Record extracts:
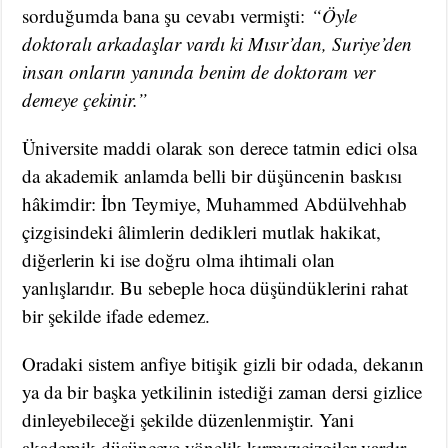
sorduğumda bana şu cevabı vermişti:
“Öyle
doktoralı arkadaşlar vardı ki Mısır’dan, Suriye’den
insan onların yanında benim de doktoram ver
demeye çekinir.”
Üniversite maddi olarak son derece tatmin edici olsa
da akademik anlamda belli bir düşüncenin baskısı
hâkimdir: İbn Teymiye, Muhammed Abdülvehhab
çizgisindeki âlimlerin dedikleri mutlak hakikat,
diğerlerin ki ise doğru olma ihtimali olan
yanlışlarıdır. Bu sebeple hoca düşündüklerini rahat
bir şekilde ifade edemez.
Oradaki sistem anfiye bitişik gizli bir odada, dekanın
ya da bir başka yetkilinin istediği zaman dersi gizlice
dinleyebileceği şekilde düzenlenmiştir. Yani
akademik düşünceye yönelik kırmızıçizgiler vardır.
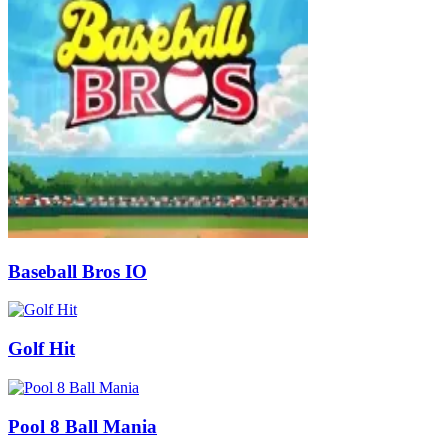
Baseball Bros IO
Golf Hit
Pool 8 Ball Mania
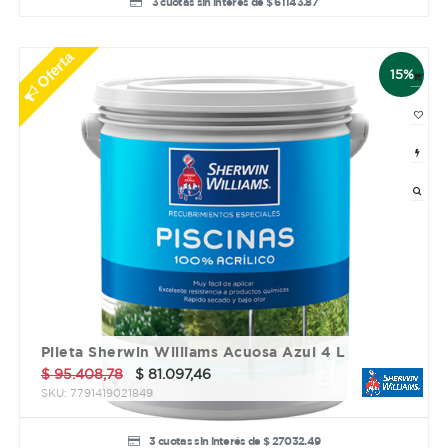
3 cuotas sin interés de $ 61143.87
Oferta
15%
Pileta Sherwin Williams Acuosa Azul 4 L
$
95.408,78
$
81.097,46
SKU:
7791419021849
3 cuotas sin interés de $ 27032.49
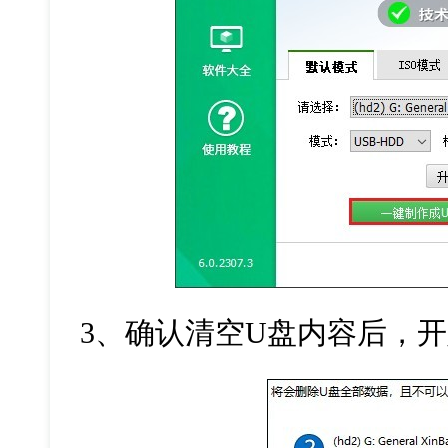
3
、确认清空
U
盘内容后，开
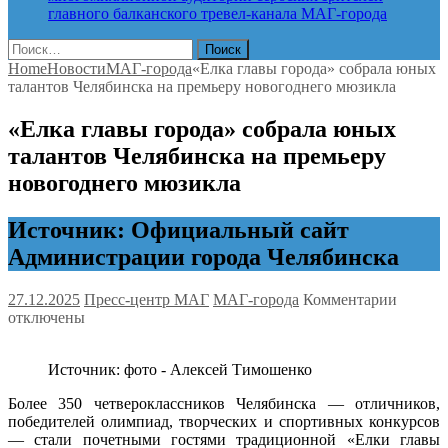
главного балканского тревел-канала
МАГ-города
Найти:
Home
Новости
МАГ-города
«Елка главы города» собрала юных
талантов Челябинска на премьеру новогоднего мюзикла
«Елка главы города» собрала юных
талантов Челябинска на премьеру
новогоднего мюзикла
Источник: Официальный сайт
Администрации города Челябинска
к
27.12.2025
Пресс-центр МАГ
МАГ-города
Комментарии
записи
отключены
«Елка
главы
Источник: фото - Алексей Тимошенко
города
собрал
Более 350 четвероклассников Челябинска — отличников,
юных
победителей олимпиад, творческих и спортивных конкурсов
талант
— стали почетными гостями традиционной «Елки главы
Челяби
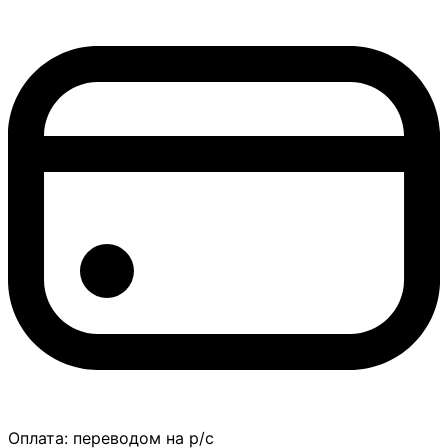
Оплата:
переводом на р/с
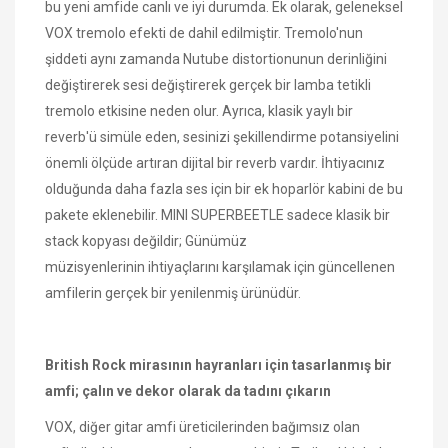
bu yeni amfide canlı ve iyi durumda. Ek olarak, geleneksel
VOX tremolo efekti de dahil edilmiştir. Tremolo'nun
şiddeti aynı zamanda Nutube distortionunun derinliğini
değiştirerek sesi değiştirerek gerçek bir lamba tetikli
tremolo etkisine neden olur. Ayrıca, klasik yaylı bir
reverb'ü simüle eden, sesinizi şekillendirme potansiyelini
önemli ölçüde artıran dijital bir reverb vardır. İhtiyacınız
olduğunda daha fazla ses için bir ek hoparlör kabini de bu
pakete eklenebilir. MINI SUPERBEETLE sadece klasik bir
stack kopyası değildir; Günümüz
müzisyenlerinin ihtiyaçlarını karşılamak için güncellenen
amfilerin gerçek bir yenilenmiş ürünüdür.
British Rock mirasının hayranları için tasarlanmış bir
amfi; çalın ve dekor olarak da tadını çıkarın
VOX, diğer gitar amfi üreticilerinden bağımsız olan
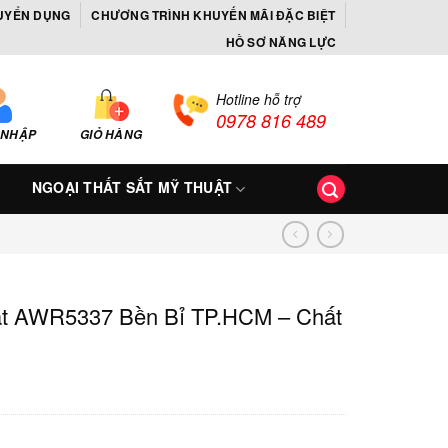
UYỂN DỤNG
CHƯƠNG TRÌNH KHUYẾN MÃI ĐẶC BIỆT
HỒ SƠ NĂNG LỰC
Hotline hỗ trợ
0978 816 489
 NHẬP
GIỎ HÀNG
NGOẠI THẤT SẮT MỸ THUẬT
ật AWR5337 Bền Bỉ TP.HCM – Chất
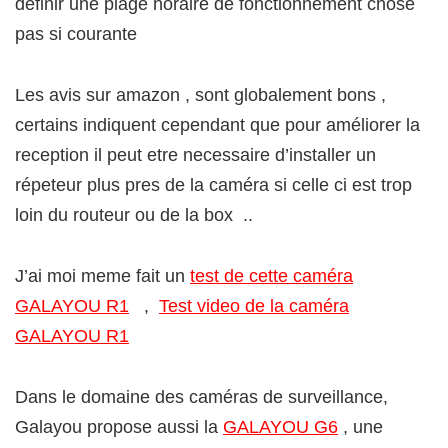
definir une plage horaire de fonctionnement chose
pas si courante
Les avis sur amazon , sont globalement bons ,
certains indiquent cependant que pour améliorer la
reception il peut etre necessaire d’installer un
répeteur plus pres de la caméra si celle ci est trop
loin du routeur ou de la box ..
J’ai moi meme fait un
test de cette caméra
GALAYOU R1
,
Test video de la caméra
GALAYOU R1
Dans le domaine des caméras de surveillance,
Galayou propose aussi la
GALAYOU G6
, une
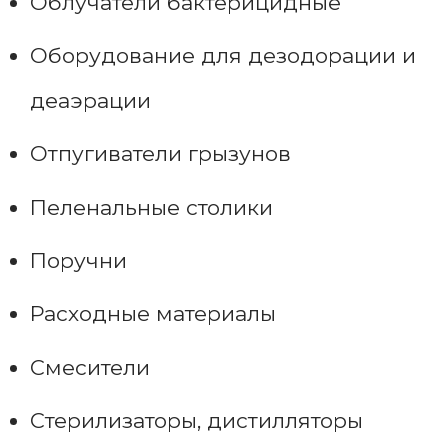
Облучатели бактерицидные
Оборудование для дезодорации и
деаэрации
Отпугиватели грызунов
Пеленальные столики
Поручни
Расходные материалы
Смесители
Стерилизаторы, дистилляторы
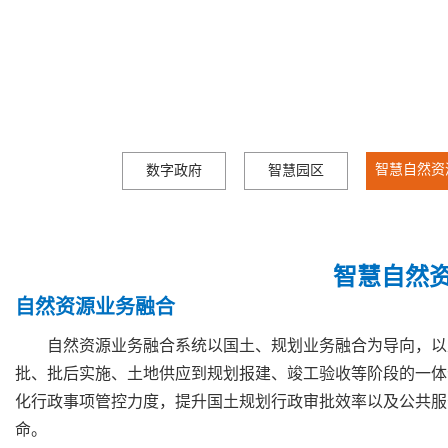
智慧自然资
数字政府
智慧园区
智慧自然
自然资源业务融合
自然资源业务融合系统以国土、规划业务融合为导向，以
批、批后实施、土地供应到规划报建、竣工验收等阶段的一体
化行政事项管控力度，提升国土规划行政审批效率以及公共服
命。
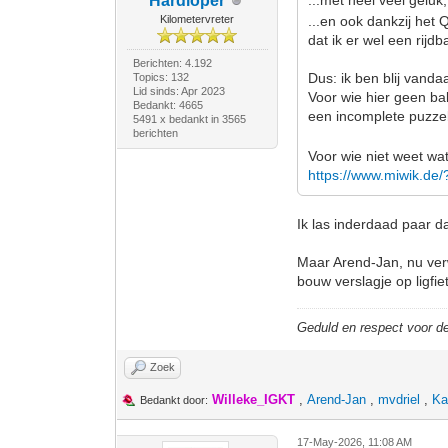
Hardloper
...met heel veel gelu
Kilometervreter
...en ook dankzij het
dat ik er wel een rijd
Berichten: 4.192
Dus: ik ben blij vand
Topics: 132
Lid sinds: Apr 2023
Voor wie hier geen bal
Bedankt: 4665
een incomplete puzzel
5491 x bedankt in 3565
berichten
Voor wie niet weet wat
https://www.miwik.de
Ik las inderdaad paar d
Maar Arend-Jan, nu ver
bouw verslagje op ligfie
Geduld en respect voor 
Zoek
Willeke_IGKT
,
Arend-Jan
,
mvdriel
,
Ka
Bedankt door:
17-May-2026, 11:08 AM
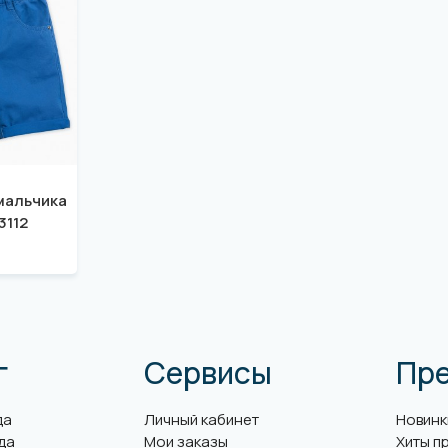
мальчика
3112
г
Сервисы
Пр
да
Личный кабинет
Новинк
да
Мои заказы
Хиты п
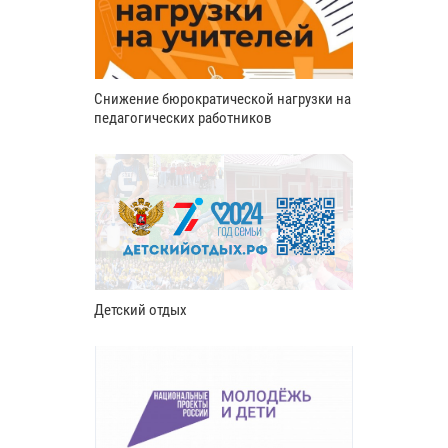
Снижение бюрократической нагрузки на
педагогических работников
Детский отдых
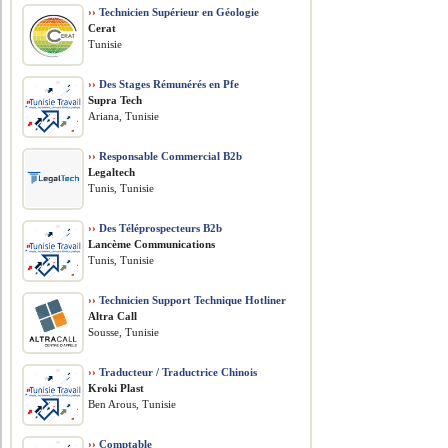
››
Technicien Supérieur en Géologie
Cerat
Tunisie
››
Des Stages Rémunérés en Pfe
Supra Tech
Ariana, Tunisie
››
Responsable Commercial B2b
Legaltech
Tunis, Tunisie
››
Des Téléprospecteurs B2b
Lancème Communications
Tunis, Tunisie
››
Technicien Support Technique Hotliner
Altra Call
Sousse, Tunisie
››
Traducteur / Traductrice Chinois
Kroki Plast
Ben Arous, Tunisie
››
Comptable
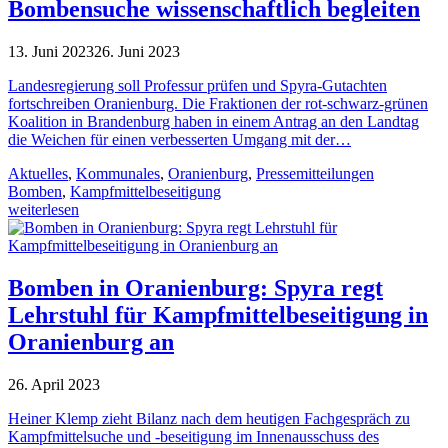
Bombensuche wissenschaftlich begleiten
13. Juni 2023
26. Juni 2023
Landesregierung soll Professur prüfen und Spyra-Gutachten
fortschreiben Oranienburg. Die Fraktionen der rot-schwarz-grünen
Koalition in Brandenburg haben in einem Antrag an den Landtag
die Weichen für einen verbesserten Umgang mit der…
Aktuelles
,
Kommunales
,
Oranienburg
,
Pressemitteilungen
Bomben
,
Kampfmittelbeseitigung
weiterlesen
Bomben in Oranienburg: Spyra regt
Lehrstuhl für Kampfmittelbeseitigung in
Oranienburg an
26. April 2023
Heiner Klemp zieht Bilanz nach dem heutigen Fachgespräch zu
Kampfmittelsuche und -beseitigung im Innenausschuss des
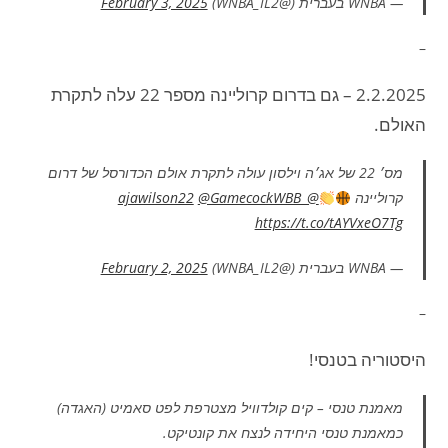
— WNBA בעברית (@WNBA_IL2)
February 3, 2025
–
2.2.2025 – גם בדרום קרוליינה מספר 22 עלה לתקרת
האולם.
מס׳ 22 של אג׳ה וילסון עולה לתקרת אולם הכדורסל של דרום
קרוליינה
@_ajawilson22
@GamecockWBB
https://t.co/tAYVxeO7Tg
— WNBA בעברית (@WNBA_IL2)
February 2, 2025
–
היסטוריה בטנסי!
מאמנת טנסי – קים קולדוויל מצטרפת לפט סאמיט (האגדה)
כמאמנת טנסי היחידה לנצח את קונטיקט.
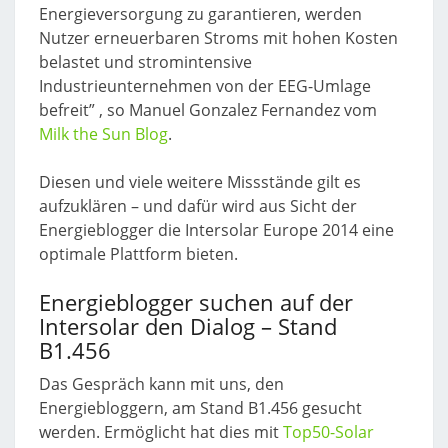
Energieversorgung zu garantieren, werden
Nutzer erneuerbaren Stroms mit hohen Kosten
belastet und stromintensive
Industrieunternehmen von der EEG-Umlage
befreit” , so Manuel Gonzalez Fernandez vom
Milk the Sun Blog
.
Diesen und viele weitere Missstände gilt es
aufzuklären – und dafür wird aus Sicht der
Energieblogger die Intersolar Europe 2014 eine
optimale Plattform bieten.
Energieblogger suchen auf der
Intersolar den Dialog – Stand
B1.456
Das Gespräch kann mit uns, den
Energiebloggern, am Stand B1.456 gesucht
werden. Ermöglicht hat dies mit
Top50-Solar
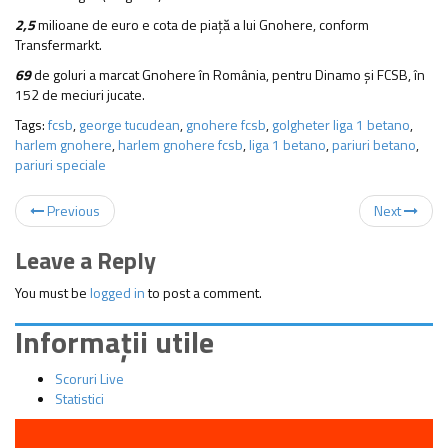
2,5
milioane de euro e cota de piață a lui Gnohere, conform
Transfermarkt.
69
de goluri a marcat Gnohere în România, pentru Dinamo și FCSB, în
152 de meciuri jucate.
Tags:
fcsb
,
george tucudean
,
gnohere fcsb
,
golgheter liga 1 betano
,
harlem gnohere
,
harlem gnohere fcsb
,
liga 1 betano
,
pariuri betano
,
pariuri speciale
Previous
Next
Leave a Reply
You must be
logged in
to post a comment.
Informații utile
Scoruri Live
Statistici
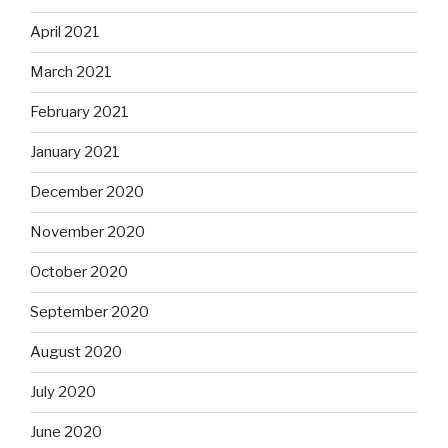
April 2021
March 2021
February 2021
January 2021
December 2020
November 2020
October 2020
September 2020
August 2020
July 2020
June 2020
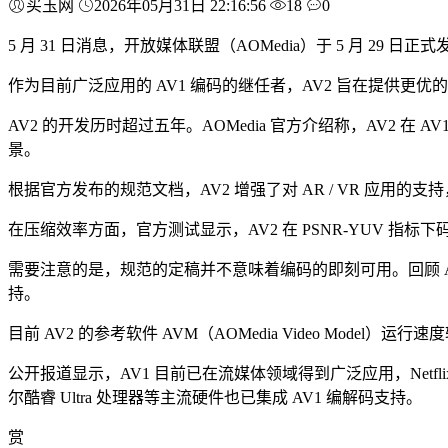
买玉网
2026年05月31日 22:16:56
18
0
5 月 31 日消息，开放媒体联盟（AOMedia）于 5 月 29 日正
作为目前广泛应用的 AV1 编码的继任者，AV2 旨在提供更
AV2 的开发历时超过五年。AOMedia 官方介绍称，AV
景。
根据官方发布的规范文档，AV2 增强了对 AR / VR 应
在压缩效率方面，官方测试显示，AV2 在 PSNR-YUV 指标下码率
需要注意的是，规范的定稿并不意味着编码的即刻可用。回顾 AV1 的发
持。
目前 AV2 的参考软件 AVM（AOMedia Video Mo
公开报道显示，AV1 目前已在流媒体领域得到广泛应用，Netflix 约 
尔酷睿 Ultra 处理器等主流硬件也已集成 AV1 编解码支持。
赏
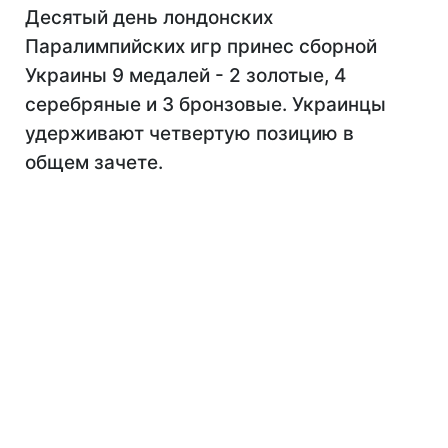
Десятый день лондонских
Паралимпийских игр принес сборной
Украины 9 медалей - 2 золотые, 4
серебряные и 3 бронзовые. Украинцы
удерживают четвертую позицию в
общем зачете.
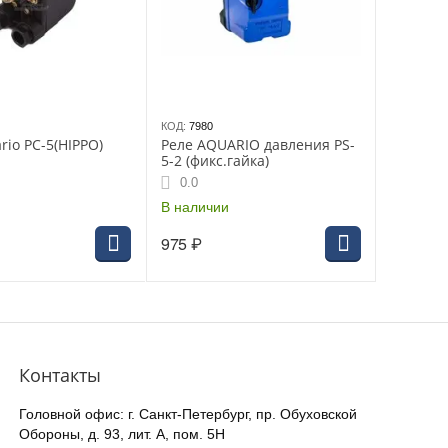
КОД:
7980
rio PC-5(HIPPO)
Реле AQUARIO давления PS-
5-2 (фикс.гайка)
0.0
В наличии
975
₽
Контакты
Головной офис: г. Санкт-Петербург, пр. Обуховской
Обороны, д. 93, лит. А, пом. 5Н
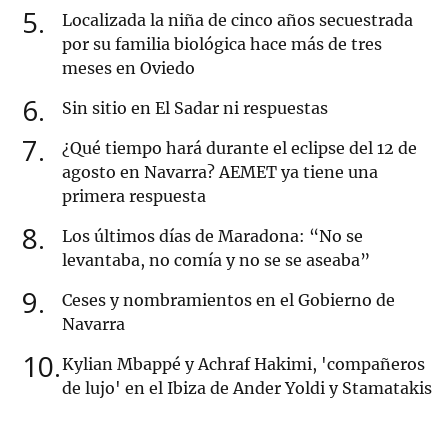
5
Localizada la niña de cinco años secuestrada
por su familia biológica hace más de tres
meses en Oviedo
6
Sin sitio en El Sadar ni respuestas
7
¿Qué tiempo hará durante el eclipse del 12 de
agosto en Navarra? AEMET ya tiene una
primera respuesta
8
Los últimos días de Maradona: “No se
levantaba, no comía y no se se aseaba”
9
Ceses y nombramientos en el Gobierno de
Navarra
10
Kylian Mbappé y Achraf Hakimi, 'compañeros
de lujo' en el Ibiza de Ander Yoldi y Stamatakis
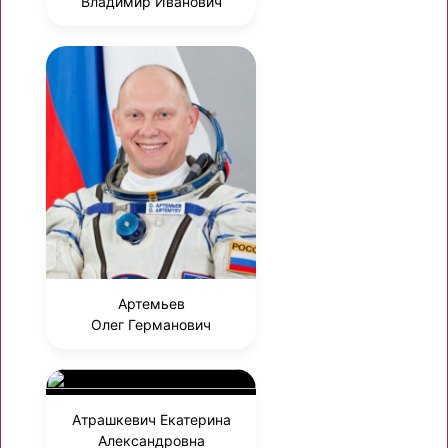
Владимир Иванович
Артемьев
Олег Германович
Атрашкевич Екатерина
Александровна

What to work on: Above are some records; extract exactly the lines from the one containing "Nutzer erneuerbaren Stroms mit hohen Kosten" through the one containing "milioane de euro" and drop the pictures.

Written solution:
Nutzer erneuerbaren Stroms mit hohen Kosten
belastet und stromintensive
Industrieunternehmen von der EEG-Umlage
befreit” , so Manuel Gonzalez Fernandez vom
Milk the Sun Blog
.
Diesen und viele weitere Missstände gilt es
aufzuklären – und dafür wird aus Sicht der
Energieblogger die Intersolar Europe 2014 eine
optimale Plattform bieten.
Energieblogger suchen auf der
Intersolar den Dialog – Stand
B1.456
Das Gespräch kann mit uns, den
Energiebloggern, am Stand B1.456 gesucht
werden. Ermöglicht hat dies mit
Top50-Solar
2,5
milioane de euro e cota de piață a lui Gnohere, conform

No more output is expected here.